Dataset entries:
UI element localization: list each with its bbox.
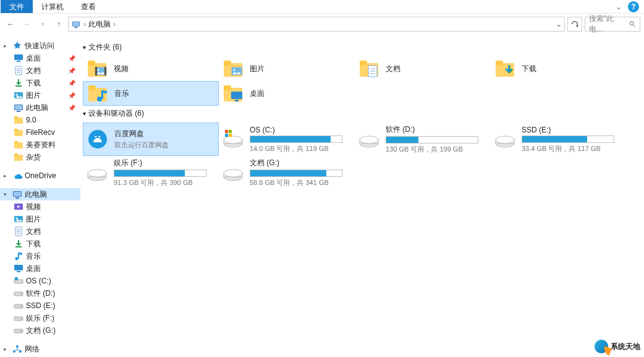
search-icon	[629, 20, 636, 28]
drive-label: 软件 (D:)	[386, 124, 487, 135]
search-placeholder: 搜索"此电...	[589, 14, 624, 35]
tree-item[interactable]: 桌面	[0, 262, 80, 275]
svg-line-38	[633, 25, 635, 27]
tree-item[interactable]: 娱乐 (F:)	[0, 312, 80, 324]
pc-icon	[71, 20, 81, 28]
onedrive-icon	[12, 171, 22, 181]
search-box[interactable]: 搜索"此电...	[585, 17, 640, 32]
menu-computer[interactable]: 计算机	[33, 0, 72, 13]
drive-item[interactable]: 软件 (D:)130 GB 可用，共 199 GB	[355, 123, 491, 156]
picture-icon	[14, 90, 23, 100]
address-location: 此电脑	[88, 19, 111, 30]
address-bar[interactable]: › 此电脑 › ⌄	[68, 17, 565, 32]
tree-item[interactable]: 杂货	[0, 151, 80, 163]
svg-rect-53	[231, 92, 242, 99]
folder-label: 文档	[386, 64, 400, 74]
folder-label: 下载	[522, 64, 536, 74]
tree-network[interactable]: ▸网络	[0, 343, 80, 355]
group-folders-header[interactable]: ▾文件夹 (6)	[83, 42, 639, 53]
tree-onedrive[interactable]: ▸OneDrive	[0, 170, 80, 182]
drive-sub: 130 GB 可用，共 199 GB	[386, 145, 487, 154]
folder-item[interactable]: 视频	[83, 56, 219, 81]
nav-up-icon[interactable]: ↑	[52, 17, 66, 31]
menu-file[interactable]: 文件	[1, 0, 33, 13]
help-icon[interactable]: ?	[628, 1, 639, 12]
tree-quick-access[interactable]: ▸快速访问	[0, 40, 80, 52]
pc-icon	[12, 189, 22, 199]
tree-item[interactable]: 下载	[0, 238, 80, 250]
usage-bar	[386, 136, 478, 144]
pin-icon: 📌	[68, 92, 75, 99]
tree-item[interactable]: 音乐	[0, 250, 80, 262]
tree-item[interactable]: 9.0	[0, 114, 80, 126]
desktop-icon	[14, 53, 23, 63]
pin-icon: 📌	[68, 80, 75, 87]
tree-item[interactable]: 此电脑📌	[0, 101, 80, 114]
folder-item[interactable]: 文档	[355, 56, 491, 81]
nav-history-icon[interactable]: ▾	[36, 17, 49, 31]
folder-item[interactable]: 音乐	[83, 81, 219, 106]
tree-item[interactable]: 软件 (D:)	[0, 287, 80, 299]
tree-item[interactable]: 美赛资料	[0, 139, 80, 151]
tree-item[interactable]: 桌面📌	[0, 52, 80, 64]
tree-item[interactable]: 下载📌	[0, 77, 80, 89]
tree-item[interactable]: SSD (E:)	[0, 299, 80, 312]
drive-item[interactable]: 娱乐 (F:)91.3 GB 可用，共 390 GB	[83, 156, 219, 189]
download-icon	[494, 58, 515, 79]
winvol-icon	[222, 129, 244, 150]
refresh-button[interactable]	[567, 17, 582, 32]
folder-label: 桌面	[250, 88, 265, 99]
drive-icon	[358, 129, 379, 150]
tree-item[interactable]: FileRecv	[0, 126, 80, 139]
download-icon	[14, 239, 23, 249]
folder-item[interactable]: 图片	[219, 56, 355, 81]
tree-item[interactable]: 图片📌	[0, 89, 80, 101]
drive-label: SSD (E:)	[522, 126, 623, 134]
baidu-icon	[87, 129, 108, 150]
drive-label: 娱乐 (F:)	[114, 158, 215, 168]
nav-back-icon[interactable]: ←	[4, 17, 17, 31]
tree-item[interactable]: OS (C:)	[0, 275, 80, 287]
folder-label: 音乐	[114, 88, 129, 99]
drive-item[interactable]: SSD (E:)33.4 GB 可用，共 117 GB	[491, 123, 627, 156]
usage-bar	[250, 170, 342, 177]
drive-sub: 双击运行百度网盘	[114, 140, 214, 150]
ribbon-expand-icon[interactable]: ⌄	[612, 0, 625, 13]
folder-icon	[14, 127, 23, 137]
usage-bar	[522, 135, 614, 143]
svg-rect-42	[95, 67, 97, 75]
music-icon	[14, 251, 23, 261]
tree-this-pc[interactable]: ▾此电脑	[0, 188, 80, 200]
folder-item[interactable]: 下载	[491, 56, 627, 81]
nav-tree: ▸快速访问桌面📌文档📌下载📌图片📌此电脑📌9.0FileRecv美赛资料杂货▸O…	[0, 35, 80, 357]
svg-point-51	[97, 97, 102, 101]
drive-sub: 14.0 GB 可用，共 119 GB	[250, 144, 351, 153]
folder-icon	[14, 140, 23, 150]
menu-view[interactable]: 查看	[72, 0, 104, 13]
svg-point-46	[234, 69, 235, 71]
address-dropdown-icon[interactable]: ⌄	[556, 20, 562, 28]
tree-item[interactable]: 文档 (G:)	[0, 324, 80, 337]
picture-icon	[14, 214, 23, 224]
folder-item[interactable]: 桌面	[219, 81, 355, 106]
drive-label: 百度网盘	[114, 129, 214, 139]
tree-item[interactable]: 视频	[0, 200, 80, 213]
svg-rect-54	[235, 100, 239, 101]
tree-item[interactable]: 文档📌	[0, 64, 80, 77]
content-pane: ▾文件夹 (6) 视频图片文档下载音乐桌面 ▾设备和驱动器 (6) 百度网盘双击…	[80, 35, 644, 357]
video-icon	[14, 202, 23, 212]
group-drives-header[interactable]: ▾设备和驱动器 (6)	[83, 108, 639, 119]
drive-item[interactable]: 百度网盘双击运行百度网盘	[83, 123, 219, 156]
nav-forward-icon: →	[20, 17, 33, 31]
drive-item[interactable]: 文档 (G:)58.8 GB 可用，共 341 GB	[219, 156, 355, 189]
drive-label: OS (C:)	[250, 126, 351, 134]
drive-sub: 91.3 GB 可用，共 390 GB	[114, 178, 215, 187]
pc-icon	[14, 103, 23, 113]
desktop-icon	[14, 264, 23, 273]
drive-item[interactable]: OS (C:)14.0 GB 可用，共 119 GB	[219, 123, 355, 156]
music-icon	[87, 83, 108, 104]
tree-item[interactable]: 文档	[0, 225, 80, 238]
download-icon	[14, 78, 23, 88]
pin-icon: 📌	[68, 105, 75, 111]
tree-item[interactable]: 图片	[0, 213, 80, 225]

* Work instruction
Output each record above exactly as it stands, excluding all pictures.

* Task output
UI element localization: list each with its bbox.
search-icon	[629, 20, 636, 28]
drive-label: 软件 (D:)	[386, 124, 487, 135]
search-placeholder: 搜索"此电...	[589, 14, 624, 35]
tree-item[interactable]: 桌面	[0, 262, 80, 275]
svg-line-38	[633, 25, 635, 27]
tree-item[interactable]: 娱乐 (F:)	[0, 312, 80, 324]
pc-icon	[71, 20, 81, 28]
onedrive-icon	[12, 171, 22, 181]
search-box[interactable]: 搜索"此电...	[585, 17, 640, 32]
menu-computer[interactable]: 计算机	[33, 0, 72, 13]
drive-item[interactable]: 软件 (D:)130 GB 可用，共 199 GB	[355, 123, 491, 156]
picture-icon	[14, 90, 23, 100]
address-location: 此电脑	[88, 19, 111, 30]
address-bar[interactable]: › 此电脑 › ⌄	[68, 17, 565, 32]
tree-item[interactable]: 杂货	[0, 151, 80, 163]
svg-rect-53	[231, 92, 242, 99]
folder-label: 文档	[386, 64, 400, 74]
folder-label: 下载	[522, 64, 536, 74]
tree-network[interactable]: ▸网络	[0, 343, 80, 355]
group-folders-header[interactable]: ▾文件夹 (6)	[83, 42, 639, 53]
tree-onedrive[interactable]: ▸OneDrive	[0, 170, 80, 182]
drive-sub: 130 GB 可用，共 199 GB	[386, 145, 487, 154]
folder-item[interactable]: 视频	[83, 56, 219, 81]
nav-up-icon[interactable]: ↑	[52, 17, 66, 31]
menu-file[interactable]: 文件	[1, 0, 33, 13]
help-icon[interactable]: ?	[628, 1, 639, 12]
tree-quick-access[interactable]: ▸快速访问	[0, 40, 80, 52]
pc-icon	[12, 189, 22, 199]
tree-item[interactable]: 下载	[0, 238, 80, 250]
usage-bar	[386, 136, 478, 144]
pin-icon: 📌	[68, 92, 75, 99]
tree-item[interactable]: 音乐	[0, 250, 80, 262]
tree-item[interactable]: 9.0	[0, 114, 80, 126]
desktop-icon	[14, 53, 23, 63]
pin-icon: 📌	[68, 80, 75, 87]
tree-item[interactable]: 此电脑📌	[0, 101, 80, 114]
folder-item[interactable]: 文档	[355, 56, 491, 81]
nav-history-icon[interactable]: ▾	[36, 17, 49, 31]
folder-item[interactable]: 音乐	[83, 81, 219, 106]
tree-item[interactable]: 软件 (D:)	[0, 287, 80, 299]
tree-item[interactable]: 美赛资料	[0, 139, 80, 151]
tree-item[interactable]: 桌面📌	[0, 52, 80, 64]
tree-item[interactable]: 下载📌	[0, 77, 80, 89]
tree-item[interactable]: SSD (E:)	[0, 299, 80, 312]
drive-item[interactable]: 娱乐 (F:)91.3 GB 可用，共 390 GB	[83, 156, 219, 189]
download-icon	[494, 58, 515, 79]
winvol-icon	[222, 129, 244, 150]
refresh-button[interactable]	[567, 17, 582, 32]
folder-label: 桌面	[250, 88, 265, 99]
drive-icon	[358, 129, 379, 150]
tree-item[interactable]: FileRecv	[0, 126, 80, 139]
download-icon	[14, 239, 23, 249]
folder-item[interactable]: 图片	[219, 56, 355, 81]
tree-item[interactable]: 图片📌	[0, 89, 80, 101]
drive-label: SSD (E:)	[522, 126, 623, 134]
baidu-icon	[87, 129, 108, 150]
drive-label: 娱乐 (F:)	[114, 158, 215, 168]
nav-back-icon[interactable]: ←	[4, 17, 17, 31]
tree-item[interactable]: OS (C:)	[0, 275, 80, 287]
folder-label: 音乐	[114, 88, 129, 99]
drive-item[interactable]: SSD (E:)33.4 GB 可用，共 117 GB	[491, 123, 627, 156]
usage-bar	[250, 170, 342, 177]
drive-sub: 双击运行百度网盘	[114, 140, 214, 150]
ribbon-expand-icon[interactable]: ⌄	[612, 0, 625, 13]
folder-icon	[14, 127, 23, 137]
usage-bar	[522, 135, 614, 143]
svg-rect-42	[95, 67, 97, 75]
music-icon	[14, 251, 23, 261]
tree-this-pc[interactable]: ▾此电脑	[0, 188, 80, 200]
folder-item[interactable]: 下载	[491, 56, 627, 81]
nav-tree: ▸快速访问桌面📌文档📌下载📌图片📌此电脑📌9.0FileRecv美赛资料杂货▸O…	[0, 35, 80, 357]
svg-point-51	[97, 97, 102, 101]
drive-sub: 14.0 GB 可用，共 119 GB	[250, 144, 351, 153]
folder-icon	[14, 140, 23, 150]
menu-view[interactable]: 查看	[72, 0, 104, 13]
svg-point-46	[234, 69, 235, 71]
address-dropdown-icon[interactable]: ⌄	[556, 20, 562, 28]
tree-item[interactable]: 文档 (G:)	[0, 324, 80, 337]
picture-icon	[14, 214, 23, 224]
folder-item[interactable]: 桌面	[219, 81, 355, 106]
drive-label: 百度网盘	[114, 129, 214, 139]
tree-item[interactable]: 视频	[0, 200, 80, 213]
svg-rect-54	[235, 100, 239, 101]
tree-item[interactable]: 文档📌	[0, 64, 80, 77]
content-pane: ▾文件夹 (6) 视频图片文档下载音乐桌面 ▾设备和驱动器 (6) 百度网盘双击…	[80, 35, 644, 357]
video-icon	[14, 202, 23, 212]
group-drives-header[interactable]: ▾设备和驱动器 (6)	[83, 108, 639, 119]
drive-item[interactable]: 百度网盘双击运行百度网盘	[83, 123, 219, 156]
nav-forward-icon: →	[20, 17, 33, 31]
drive-item[interactable]: 文档 (G:)58.8 GB 可用，共 341 GB	[219, 156, 355, 189]
drive-label: OS (C:)	[250, 126, 351, 134]
drive-sub: 91.3 GB 可用，共 390 GB	[114, 178, 215, 187]
pc-icon	[14, 103, 23, 113]
desktop-icon	[14, 264, 23, 273]
drive-item[interactable]: OS (C:)14.0 GB 可用，共 119 GB	[219, 123, 355, 156]
music-icon	[87, 83, 108, 104]
tree-item[interactable]: 文档	[0, 225, 80, 238]
download-icon	[14, 78, 23, 88]
pin-icon: 📌	[68, 105, 75, 111]
tree-item[interactable]: 图片	[0, 213, 80, 225]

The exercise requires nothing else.